Dataset entries
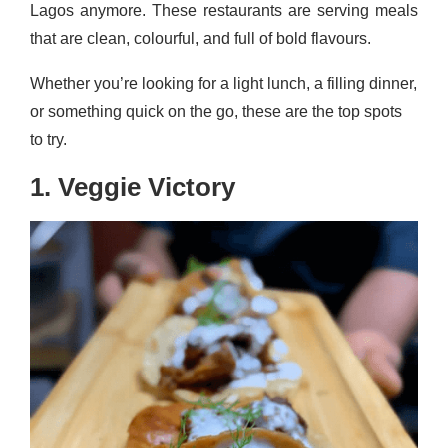
Lagos anymore. These restaurants are serving meals
that are clean, colourful, and full of bold flavours.
Whether you’re looking for a light lunch, a filling dinner,
or something quick on the go, these are the top spots
to try.
1. Veggie Victory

— Exercise prompt —
Only one stretch of the data is wanted: the lines from the one with "Whether you’re looking" through the last, repeated exactly.

— Response below —
Whether you’re looking for a light lunch, a filling dinner,
or something quick on the go, these are the top spots
to try.
1. Veggie Victory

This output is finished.